- [ASSIGNMENT]:
Copy exactly the lines from the beginning of the data down to and including the line holding "product or service.", without any pictures.

Start of DATA PROVIDED

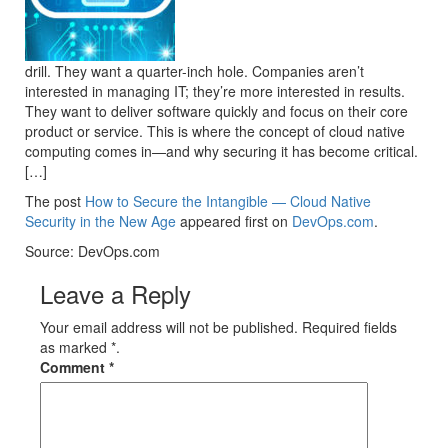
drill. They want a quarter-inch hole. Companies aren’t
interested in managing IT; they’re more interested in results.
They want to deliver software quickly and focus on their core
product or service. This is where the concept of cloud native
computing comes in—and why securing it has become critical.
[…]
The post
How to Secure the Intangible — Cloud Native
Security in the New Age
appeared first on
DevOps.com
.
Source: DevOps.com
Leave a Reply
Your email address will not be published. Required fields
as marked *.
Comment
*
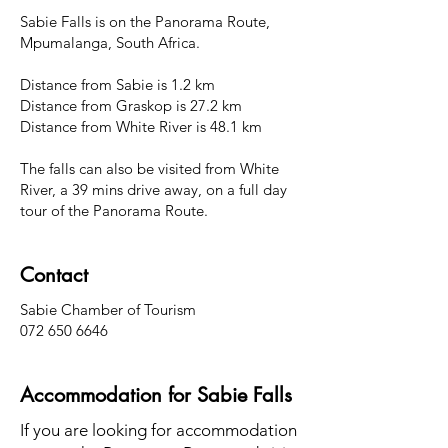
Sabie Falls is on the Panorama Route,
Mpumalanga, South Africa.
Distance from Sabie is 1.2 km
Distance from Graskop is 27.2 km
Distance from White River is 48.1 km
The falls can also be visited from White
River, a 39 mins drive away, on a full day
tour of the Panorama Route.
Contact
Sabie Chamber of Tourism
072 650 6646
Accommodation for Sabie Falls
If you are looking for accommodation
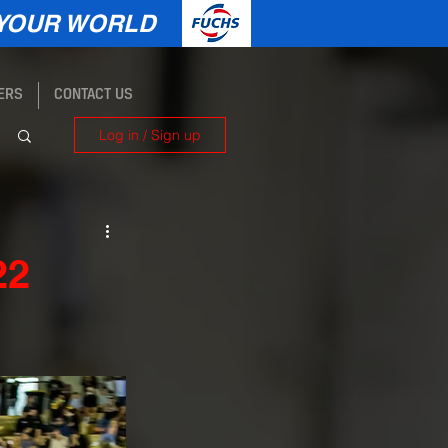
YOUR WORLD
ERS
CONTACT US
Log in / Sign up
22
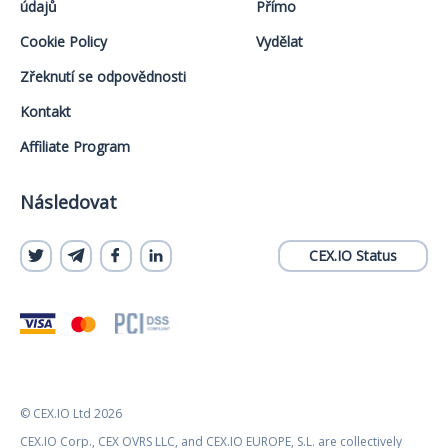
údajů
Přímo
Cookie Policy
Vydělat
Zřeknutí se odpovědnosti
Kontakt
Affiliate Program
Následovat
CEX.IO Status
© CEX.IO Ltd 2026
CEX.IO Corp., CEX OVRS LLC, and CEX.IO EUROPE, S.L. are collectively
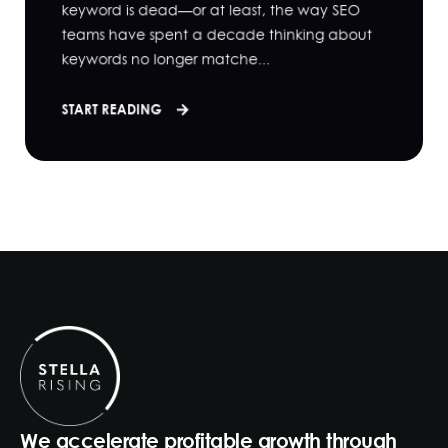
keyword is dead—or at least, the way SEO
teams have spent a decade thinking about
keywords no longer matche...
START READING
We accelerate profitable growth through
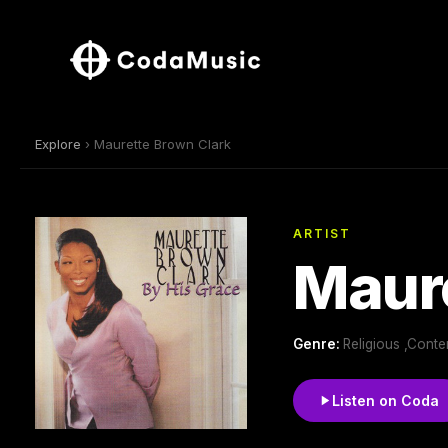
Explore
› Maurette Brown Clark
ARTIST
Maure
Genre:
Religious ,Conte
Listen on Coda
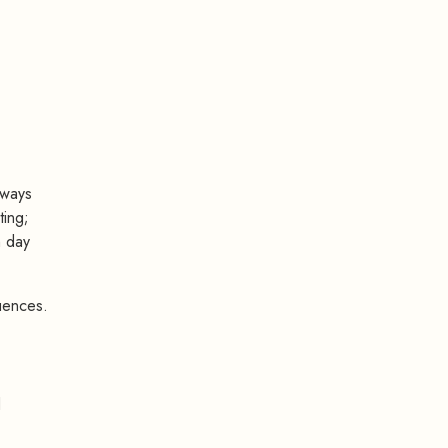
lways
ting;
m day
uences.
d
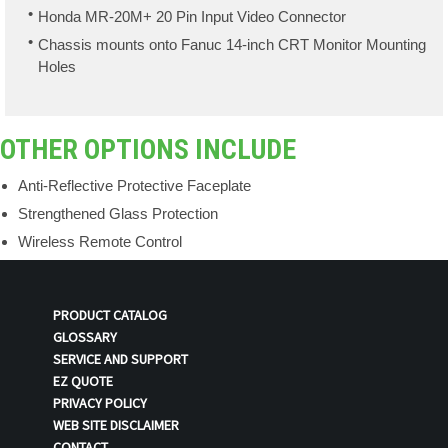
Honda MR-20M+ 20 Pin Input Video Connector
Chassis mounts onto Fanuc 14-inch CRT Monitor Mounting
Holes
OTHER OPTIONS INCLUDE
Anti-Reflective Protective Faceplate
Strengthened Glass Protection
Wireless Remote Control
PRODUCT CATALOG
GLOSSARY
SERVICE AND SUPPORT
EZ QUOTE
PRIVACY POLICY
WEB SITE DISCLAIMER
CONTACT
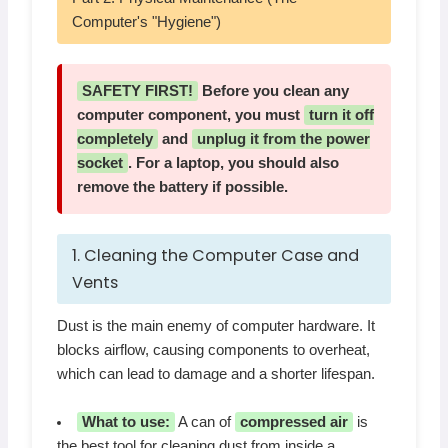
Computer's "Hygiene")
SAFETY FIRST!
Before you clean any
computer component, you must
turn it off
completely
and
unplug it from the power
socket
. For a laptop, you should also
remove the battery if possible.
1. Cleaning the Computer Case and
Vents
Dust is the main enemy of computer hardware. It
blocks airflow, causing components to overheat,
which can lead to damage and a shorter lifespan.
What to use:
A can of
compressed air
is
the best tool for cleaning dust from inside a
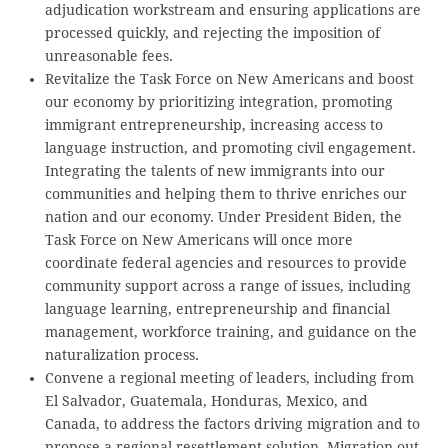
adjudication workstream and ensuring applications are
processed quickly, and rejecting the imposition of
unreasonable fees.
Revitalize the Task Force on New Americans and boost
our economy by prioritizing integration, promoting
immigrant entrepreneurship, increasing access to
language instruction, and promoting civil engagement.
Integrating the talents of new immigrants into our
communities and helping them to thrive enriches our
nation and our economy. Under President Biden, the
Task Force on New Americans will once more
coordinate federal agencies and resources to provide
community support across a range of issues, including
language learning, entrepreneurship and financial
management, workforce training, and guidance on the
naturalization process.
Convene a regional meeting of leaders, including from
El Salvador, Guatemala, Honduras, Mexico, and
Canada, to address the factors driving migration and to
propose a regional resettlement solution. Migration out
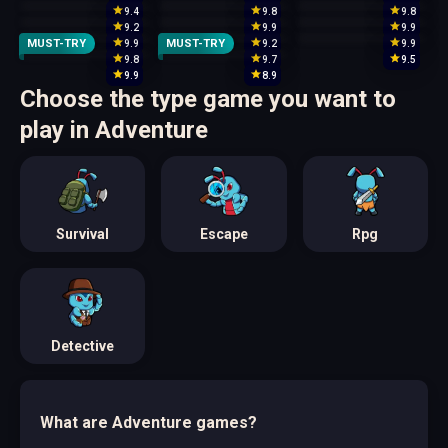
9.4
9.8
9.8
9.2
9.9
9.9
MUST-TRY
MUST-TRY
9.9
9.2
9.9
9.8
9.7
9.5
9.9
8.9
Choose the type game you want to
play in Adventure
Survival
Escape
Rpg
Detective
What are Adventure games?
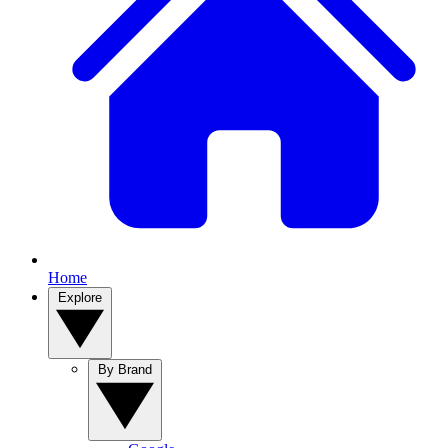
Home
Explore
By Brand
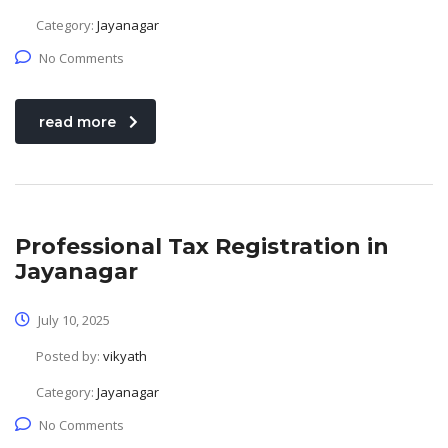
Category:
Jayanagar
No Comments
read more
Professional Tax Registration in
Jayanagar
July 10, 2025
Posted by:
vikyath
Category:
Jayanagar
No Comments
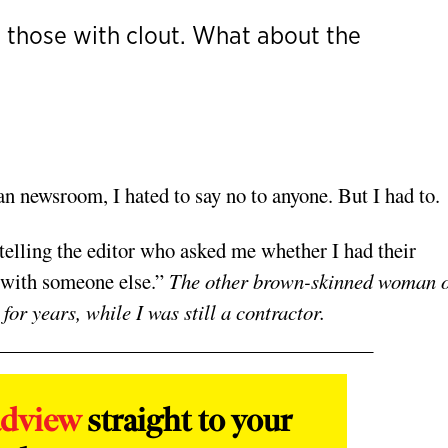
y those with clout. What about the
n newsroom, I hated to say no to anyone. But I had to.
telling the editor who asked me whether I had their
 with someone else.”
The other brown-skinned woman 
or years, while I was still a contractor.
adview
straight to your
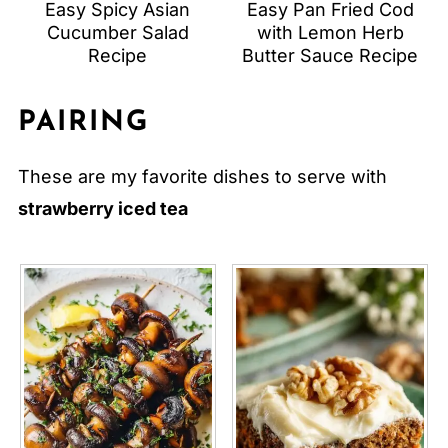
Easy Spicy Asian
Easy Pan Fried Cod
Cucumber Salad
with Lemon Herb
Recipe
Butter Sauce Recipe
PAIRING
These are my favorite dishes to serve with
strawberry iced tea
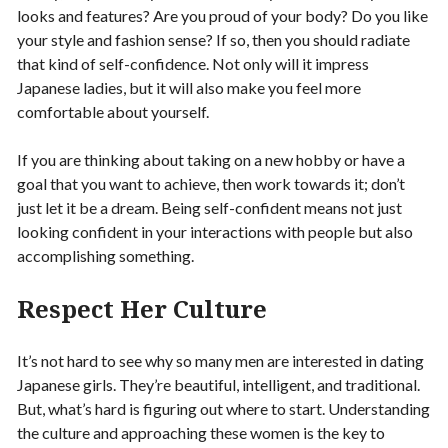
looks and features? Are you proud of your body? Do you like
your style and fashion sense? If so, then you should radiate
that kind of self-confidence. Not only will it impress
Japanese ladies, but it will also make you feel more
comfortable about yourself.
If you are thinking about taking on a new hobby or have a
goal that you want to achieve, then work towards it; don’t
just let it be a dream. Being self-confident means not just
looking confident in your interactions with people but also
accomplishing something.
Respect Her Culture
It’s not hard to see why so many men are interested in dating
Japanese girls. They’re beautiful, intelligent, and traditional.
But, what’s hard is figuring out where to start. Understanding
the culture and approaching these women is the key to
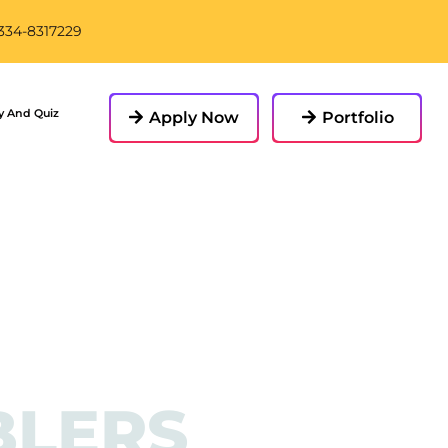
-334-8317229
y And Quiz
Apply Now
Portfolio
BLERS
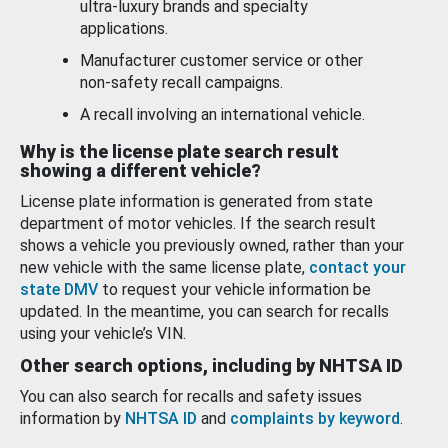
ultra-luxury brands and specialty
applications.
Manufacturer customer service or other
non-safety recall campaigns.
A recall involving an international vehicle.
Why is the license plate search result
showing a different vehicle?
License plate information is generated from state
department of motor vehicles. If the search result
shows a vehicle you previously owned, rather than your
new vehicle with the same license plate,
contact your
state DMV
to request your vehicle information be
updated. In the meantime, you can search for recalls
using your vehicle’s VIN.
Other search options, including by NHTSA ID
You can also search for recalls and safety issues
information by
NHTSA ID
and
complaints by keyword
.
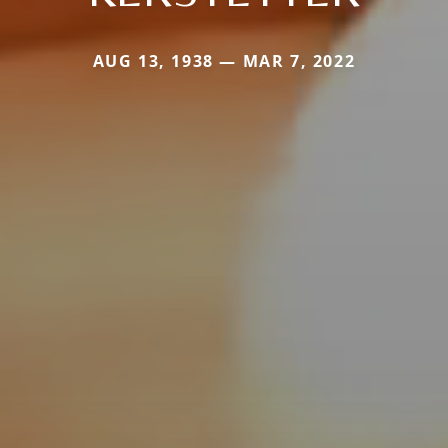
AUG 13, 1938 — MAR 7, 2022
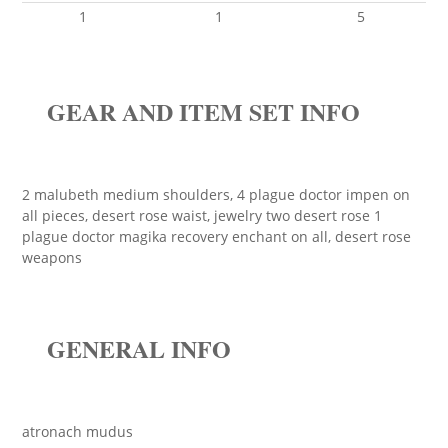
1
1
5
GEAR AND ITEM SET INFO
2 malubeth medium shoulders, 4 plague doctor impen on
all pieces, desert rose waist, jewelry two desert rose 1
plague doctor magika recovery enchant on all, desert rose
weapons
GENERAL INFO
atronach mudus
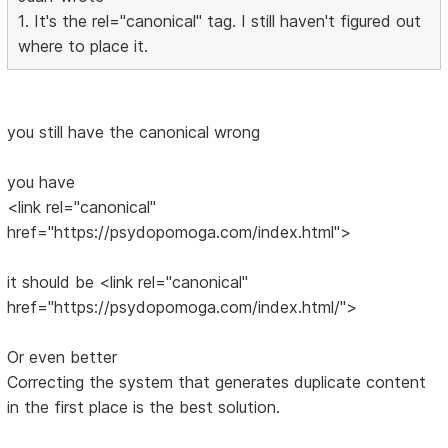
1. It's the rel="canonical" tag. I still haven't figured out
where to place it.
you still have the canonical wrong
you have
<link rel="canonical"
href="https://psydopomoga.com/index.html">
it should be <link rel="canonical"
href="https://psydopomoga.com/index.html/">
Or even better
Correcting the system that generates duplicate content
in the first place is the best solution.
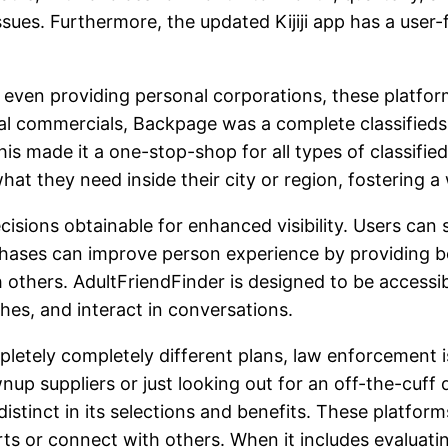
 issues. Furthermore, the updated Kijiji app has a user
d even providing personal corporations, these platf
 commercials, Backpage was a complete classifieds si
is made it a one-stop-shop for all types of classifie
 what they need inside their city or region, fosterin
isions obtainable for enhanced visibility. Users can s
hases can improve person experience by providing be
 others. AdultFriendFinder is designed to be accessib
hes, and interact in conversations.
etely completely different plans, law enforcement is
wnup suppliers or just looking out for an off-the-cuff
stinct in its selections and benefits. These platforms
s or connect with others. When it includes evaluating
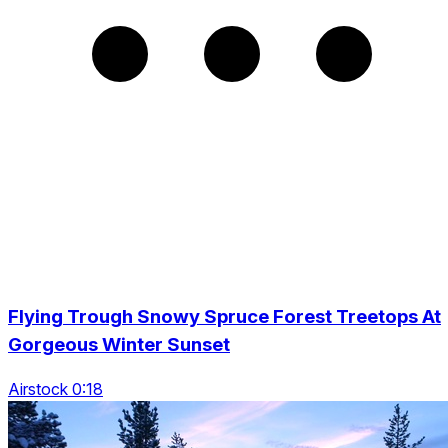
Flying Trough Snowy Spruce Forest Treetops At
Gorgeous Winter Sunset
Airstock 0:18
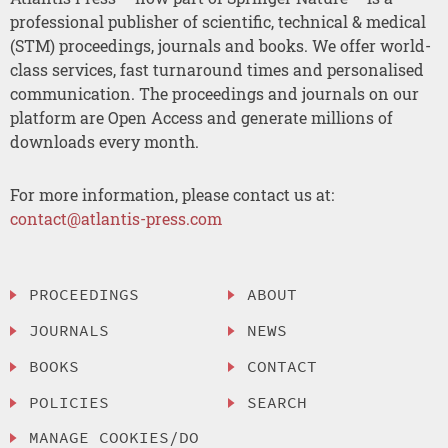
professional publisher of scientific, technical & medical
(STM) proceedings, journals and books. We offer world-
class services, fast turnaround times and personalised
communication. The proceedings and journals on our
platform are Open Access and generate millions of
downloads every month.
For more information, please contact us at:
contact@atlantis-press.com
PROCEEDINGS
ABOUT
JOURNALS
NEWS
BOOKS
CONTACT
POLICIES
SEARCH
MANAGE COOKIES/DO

End of DATA PROVIDED

- [SOLUTION]:
drill. They want a quarter-inch hole. Companies aren’t
interested in managing IT; they’re more interested in results.
They want to deliver software quickly and focus on their core
product or service. This is where the concept of cloud native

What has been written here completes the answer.